*Your goal*: Take every line containing "Dusty" out of the records.

*Input records*:
══════════

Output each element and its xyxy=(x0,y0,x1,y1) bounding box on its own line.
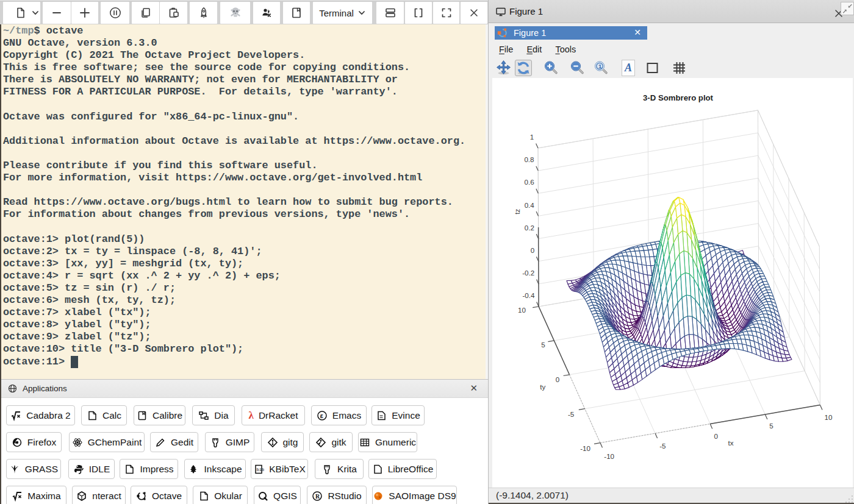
svg-text:bib: bib xyxy=(257,467,265,472)
svg-text:0.4: 0.4 xyxy=(525,201,535,209)
svg-text:0: 0 xyxy=(556,375,559,383)
svg-text:10: 10 xyxy=(518,306,526,314)
svg-text:tz: tz xyxy=(513,208,521,214)
svg-text:-10: -10 xyxy=(604,452,614,460)
svg-text:10: 10 xyxy=(825,413,833,421)
svg-text:5: 5 xyxy=(769,422,773,430)
svg-text:R: R xyxy=(315,492,320,499)
svg-text:ε: ε xyxy=(320,412,323,419)
svg-text:0.2: 0.2 xyxy=(525,224,534,232)
svg-text:3-D Sombrero plot: 3-D Sombrero plot xyxy=(643,93,714,102)
svg-text:1: 1 xyxy=(598,63,601,69)
svg-text:-10: -10 xyxy=(580,444,590,452)
svg-text:0: 0 xyxy=(531,246,534,254)
svg-text:-5: -5 xyxy=(659,442,666,450)
svg-text:tx: tx xyxy=(728,439,734,447)
svg-text:1: 1 xyxy=(530,133,534,141)
svg-text:-0.2: -0.2 xyxy=(522,269,534,277)
svg-text:0.8: 0.8 xyxy=(524,155,534,163)
svg-text:5: 5 xyxy=(541,341,545,349)
svg-text:-0.4: -0.4 xyxy=(522,291,535,299)
svg-text:ty: ty xyxy=(540,383,545,391)
svg-text:0: 0 xyxy=(714,432,717,440)
svg-text:0.6: 0.6 xyxy=(524,178,534,186)
svg-text:-5: -5 xyxy=(568,410,574,418)
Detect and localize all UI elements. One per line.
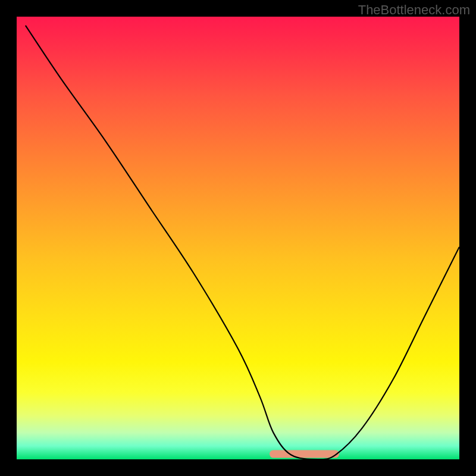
chart-svg (17, 17, 459, 459)
curve-line (26, 26, 459, 459)
plot-area (17, 17, 459, 459)
chart-container: TheBottleneck.com (0, 0, 476, 476)
watermark-text: TheBottleneck.com (358, 2, 470, 18)
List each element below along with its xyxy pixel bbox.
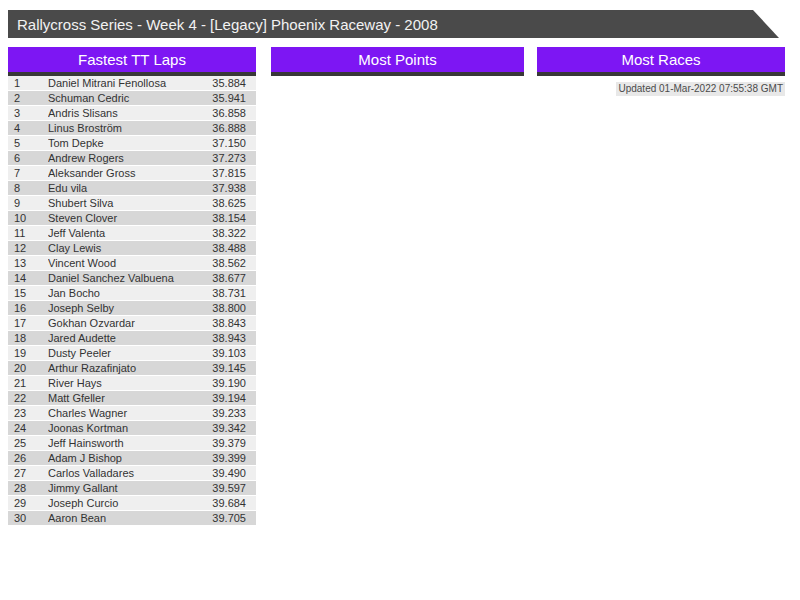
row-name: Aleksander Gross (48, 166, 186, 180)
row-time: 35.884 (186, 76, 256, 90)
row-name: Charles Wagner (48, 406, 186, 420)
row-rank: 12 (8, 241, 48, 255)
table-row: 19 Dusty Peeler 39.103 (8, 346, 256, 361)
row-time: 39.705 (186, 511, 256, 525)
table-row: 28 Jimmy Gallant 39.597 (8, 481, 256, 496)
table-row: 15 Jan Bocho 38.731 (8, 286, 256, 301)
row-time: 39.399 (186, 451, 256, 465)
row-name: Shubert Silva (48, 196, 186, 210)
table-row: 22 Matt Gfeller 39.194 (8, 391, 256, 406)
row-name: Carlos Valladares (48, 466, 186, 480)
row-time: 38.800 (186, 301, 256, 315)
row-rank: 30 (8, 511, 48, 525)
row-time: 38.625 (186, 196, 256, 210)
section-most-points: Most Points (271, 47, 524, 76)
table-row: 23 Charles Wagner 39.233 (8, 406, 256, 421)
most-races-header-shadow (537, 72, 785, 76)
row-name: Gokhan Ozvardar (48, 316, 186, 330)
row-rank: 14 (8, 271, 48, 285)
row-name: Aaron Bean (48, 511, 186, 525)
row-time: 39.379 (186, 436, 256, 450)
row-rank: 9 (8, 196, 48, 210)
row-time: 38.488 (186, 241, 256, 255)
row-rank: 18 (8, 331, 48, 345)
updated-timestamp: Updated 01-Mar-2022 07:55:38 GMT (616, 82, 785, 96)
row-rank: 22 (8, 391, 48, 405)
row-name: Clay Lewis (48, 241, 186, 255)
row-name: Jeff Hainsworth (48, 436, 186, 450)
table-row: 24 Joonas Kortman 39.342 (8, 421, 256, 436)
row-rank: 20 (8, 361, 48, 375)
row-name: Vincent Wood (48, 256, 186, 270)
row-rank: 19 (8, 346, 48, 360)
row-rank: 15 (8, 286, 48, 300)
row-time: 38.677 (186, 271, 256, 285)
row-time: 39.145 (186, 361, 256, 375)
most-races-header: Most Races (537, 47, 785, 72)
row-name: Jeff Valenta (48, 226, 186, 240)
row-rank: 10 (8, 211, 48, 225)
row-name: Jimmy Gallant (48, 481, 186, 495)
table-row: 4 Linus Broström 36.888 (8, 121, 256, 136)
row-name: Jan Bocho (48, 286, 186, 300)
table-row: 17 Gokhan Ozvardar 38.843 (8, 316, 256, 331)
table-row: 10 Steven Clover 38.154 (8, 211, 256, 226)
row-rank: 4 (8, 121, 48, 135)
row-rank: 6 (8, 151, 48, 165)
table-row: 6 Andrew Rogers 37.273 (8, 151, 256, 166)
row-rank: 25 (8, 436, 48, 450)
row-time: 39.490 (186, 466, 256, 480)
table-row: 1 Daniel Mitrani Fenollosa 35.884 (8, 76, 256, 91)
row-rank: 3 (8, 106, 48, 120)
most-points-header: Most Points (271, 47, 524, 72)
table-row: 29 Joseph Curcio 39.684 (8, 496, 256, 511)
row-name: Edu vila (48, 181, 186, 195)
row-name: Andris Slisans (48, 106, 186, 120)
row-name: Jared Audette (48, 331, 186, 345)
table-row: 2 Schuman Cedric 35.941 (8, 91, 256, 106)
row-name: Matt Gfeller (48, 391, 186, 405)
table-row: 7 Aleksander Gross 37.815 (8, 166, 256, 181)
row-time: 39.684 (186, 496, 256, 510)
row-rank: 29 (8, 496, 48, 510)
row-time: 39.190 (186, 376, 256, 390)
row-rank: 27 (8, 466, 48, 480)
row-name: Adam J Bishop (48, 451, 186, 465)
row-name: Joonas Kortman (48, 421, 186, 435)
row-name: Joseph Selby (48, 301, 186, 315)
table-row: 20 Arthur Razafinjato 39.145 (8, 361, 256, 376)
row-name: Daniel Sanchez Valbuena (48, 271, 186, 285)
page-title: Rallycross Series - Week 4 - [Legacy] Ph… (8, 16, 438, 33)
row-time: 36.888 (186, 121, 256, 135)
table-row: 13 Vincent Wood 38.562 (8, 256, 256, 271)
row-name: Arthur Razafinjato (48, 361, 186, 375)
row-rank: 28 (8, 481, 48, 495)
table-row: 5 Tom Depke 37.150 (8, 136, 256, 151)
row-time: 37.150 (186, 136, 256, 150)
row-time: 39.342 (186, 421, 256, 435)
row-rank: 24 (8, 421, 48, 435)
row-time: 37.815 (186, 166, 256, 180)
row-time: 38.843 (186, 316, 256, 330)
row-time: 39.194 (186, 391, 256, 405)
tt-laps-table: 1 Daniel Mitrani Fenollosa 35.884 2 Schu… (8, 76, 256, 526)
row-name: Dusty Peeler (48, 346, 186, 360)
row-time: 38.731 (186, 286, 256, 300)
row-time: 39.233 (186, 406, 256, 420)
table-row: 3 Andris Slisans 36.858 (8, 106, 256, 121)
section-most-races: Most Races Updated 01-Mar-2022 07:55:38 … (537, 47, 785, 96)
table-row: 26 Adam J Bishop 39.399 (8, 451, 256, 466)
row-rank: 17 (8, 316, 48, 330)
row-rank: 11 (8, 226, 48, 240)
most-points-header-shadow (271, 72, 524, 76)
row-time: 39.597 (186, 481, 256, 495)
section-fastest-tt-laps: Fastest TT Laps 1 Daniel Mitrani Fenollo… (8, 47, 256, 526)
row-rank: 8 (8, 181, 48, 195)
row-time: 38.943 (186, 331, 256, 345)
row-time: 38.154 (186, 211, 256, 225)
table-row: 27 Carlos Valladares 39.490 (8, 466, 256, 481)
row-time: 37.938 (186, 181, 256, 195)
table-row: 12 Clay Lewis 38.488 (8, 241, 256, 256)
row-time: 37.273 (186, 151, 256, 165)
table-row: 11 Jeff Valenta 38.322 (8, 226, 256, 241)
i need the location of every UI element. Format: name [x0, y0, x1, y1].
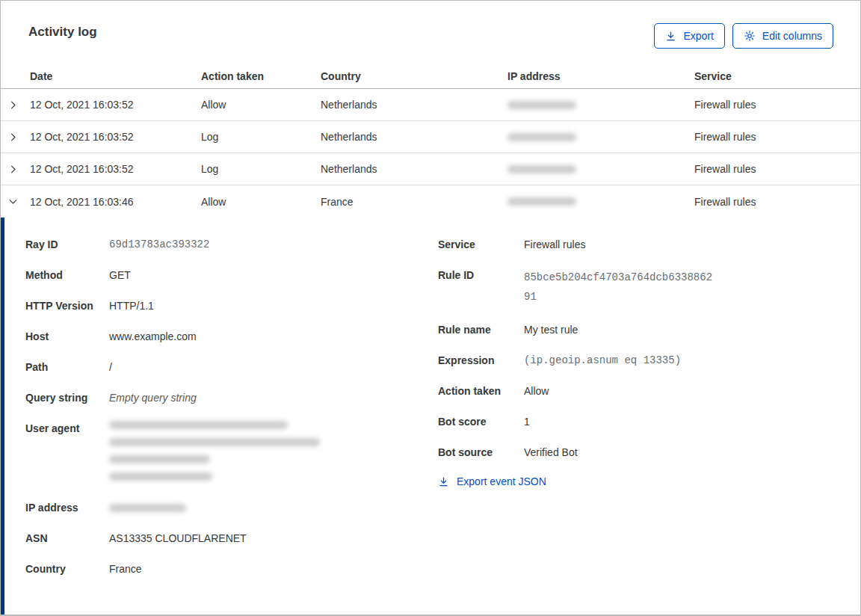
- detail-field-query-string: Query string Empty query string: [25, 390, 438, 405]
- cell-service: Firewall rules: [694, 131, 860, 143]
- asn-value: AS13335 CLOUDFLARENET: [109, 531, 247, 546]
- redacted-ip-blur: [109, 504, 186, 512]
- bot-source-value: Verified Bot: [524, 445, 578, 460]
- detail-field-method: Method GET: [25, 268, 438, 283]
- bot-score-value: 1: [524, 414, 530, 429]
- query-string-value: Empty query string: [109, 390, 197, 405]
- table-row[interactable]: 12 Oct, 2021 16:03:52 Allow Netherlands …: [1, 89, 860, 121]
- chevron-right-icon: [7, 164, 19, 175]
- download-icon: [665, 31, 676, 42]
- expand-row-button[interactable]: [1, 132, 30, 143]
- expression-value: (ip.geoip.asnum eq 13335): [524, 353, 681, 368]
- country-value: France: [109, 561, 142, 576]
- cell-ip-redacted: [507, 165, 694, 173]
- detail-right-column: Service Firewall rules Rule ID 85bce5b20…: [438, 237, 860, 615]
- cell-service: Firewall rules: [694, 196, 860, 208]
- page-title: Activity log: [28, 23, 97, 41]
- detail-field-ray-id: Ray ID 69d13783ac393322: [25, 237, 438, 252]
- col-header-country: Country: [321, 70, 507, 82]
- cell-service: Firewall rules: [694, 163, 860, 175]
- export-event-json-label: Export event JSON: [457, 475, 546, 487]
- method-value: GET: [109, 268, 131, 283]
- redacted-ip-blur: [507, 165, 576, 173]
- expand-row-button[interactable]: [1, 99, 30, 111]
- detail-left-column: Ray ID 69d13783ac393322 Method GET HTTP …: [25, 237, 438, 615]
- chevron-down-icon: [7, 196, 19, 207]
- cell-date: 12 Oct, 2021 16:03:52: [30, 99, 201, 111]
- detail-field-path: Path /: [25, 360, 438, 375]
- detail-field-service: Service Firewall rules: [438, 237, 860, 252]
- export-button-label: Export: [683, 30, 713, 42]
- detail-field-ip-address: IP address: [25, 500, 438, 515]
- col-header-service: Service: [694, 70, 860, 82]
- redacted-ip-blur: [507, 197, 576, 206]
- col-header-date: Date: [30, 70, 201, 82]
- collapse-row-button[interactable]: [1, 196, 30, 207]
- cell-date: 12 Oct, 2021 16:03:52: [30, 163, 201, 175]
- export-button[interactable]: Export: [654, 23, 724, 49]
- detail-field-rule-id: Rule ID 85bce5b204cf4703a764dcb633886291: [438, 268, 860, 307]
- redacted-user-agent-blur: [109, 421, 320, 481]
- table-header-row: Date Action taken Country IP address Ser…: [1, 49, 860, 89]
- table-row[interactable]: 12 Oct, 2021 16:03:52 Log Netherlands Fi…: [1, 153, 860, 185]
- cell-country: France: [321, 196, 507, 208]
- ray-id-value: 69d13783ac393322: [109, 237, 209, 252]
- detail-field-host: Host www.example.com: [25, 329, 438, 344]
- cell-country: Netherlands: [321, 163, 507, 175]
- cell-action: Log: [201, 131, 321, 143]
- download-icon: [438, 476, 449, 487]
- detail-field-bot-source: Bot source Verified Bot: [438, 445, 860, 460]
- rule-id-value: 85bce5b204cf4703a764dcb633886291: [524, 268, 714, 307]
- detail-field-action-taken: Action taken Allow: [438, 384, 860, 398]
- edit-columns-button-label: Edit columns: [762, 30, 822, 42]
- host-value: www.example.com: [109, 329, 197, 344]
- cell-action: Allow: [201, 196, 321, 208]
- cell-country: Netherlands: [321, 131, 507, 143]
- event-detail-panel: Ray ID 69d13783ac393322 Method GET HTTP …: [1, 218, 860, 615]
- redacted-ip-blur: [507, 133, 576, 141]
- col-header-action: Action taken: [201, 70, 321, 82]
- table-row[interactable]: 12 Oct, 2021 16:03:52 Log Netherlands Fi…: [1, 121, 860, 153]
- cell-ip-redacted: [507, 133, 694, 141]
- cell-action: Log: [201, 163, 321, 175]
- chevron-right-icon: [7, 132, 19, 143]
- export-event-json-link[interactable]: Export event JSON: [438, 475, 546, 487]
- table-row-expanded[interactable]: 12 Oct, 2021 16:03:46 Allow France Firew…: [1, 185, 860, 218]
- expand-row-button[interactable]: [1, 164, 30, 175]
- service-value: Firewall rules: [524, 237, 585, 252]
- gear-icon: [744, 30, 756, 42]
- cell-date: 12 Oct, 2021 16:03:52: [30, 131, 201, 143]
- detail-field-user-agent: User agent: [25, 421, 438, 481]
- cell-ip-redacted: [507, 101, 694, 109]
- cell-service: Firewall rules: [694, 99, 860, 111]
- edit-columns-button[interactable]: Edit columns: [732, 23, 833, 49]
- path-value: /: [109, 360, 112, 375]
- cell-action: Allow: [201, 99, 321, 111]
- detail-field-asn: ASN AS13335 CLOUDFLARENET: [25, 531, 438, 546]
- cell-date: 12 Oct, 2021 16:03:46: [30, 196, 201, 208]
- rule-name-value: My test rule: [524, 322, 578, 337]
- detail-field-expression: Expression (ip.geoip.asnum eq 13335): [438, 353, 860, 368]
- action-taken-value: Allow: [524, 384, 549, 398]
- redacted-ip-blur: [507, 101, 576, 109]
- detail-field-rule-name: Rule name My test rule: [438, 322, 860, 337]
- detail-field-country: Country France: [25, 561, 438, 576]
- toolbar: Export Edit columns: [654, 23, 833, 49]
- chevron-right-icon: [7, 99, 19, 111]
- topbar: Activity log Export Edit columns: [1, 1, 860, 49]
- detail-field-http-version: HTTP Version HTTP/1.1: [25, 298, 438, 313]
- detail-field-bot-score: Bot score 1: [438, 414, 860, 429]
- col-header-ip: IP address: [507, 70, 694, 82]
- http-version-value: HTTP/1.1: [109, 298, 154, 313]
- activity-log-panel: Activity log Export Edit columns: [0, 0, 861, 616]
- cell-ip-redacted: [507, 197, 694, 206]
- cell-country: Netherlands: [321, 99, 507, 111]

══════════

*Task answer*:
table-row: 19 Dusty Peeler 39.103 (8, 346, 256, 361)
row-name: Dusty Peeler (48, 346, 186, 360)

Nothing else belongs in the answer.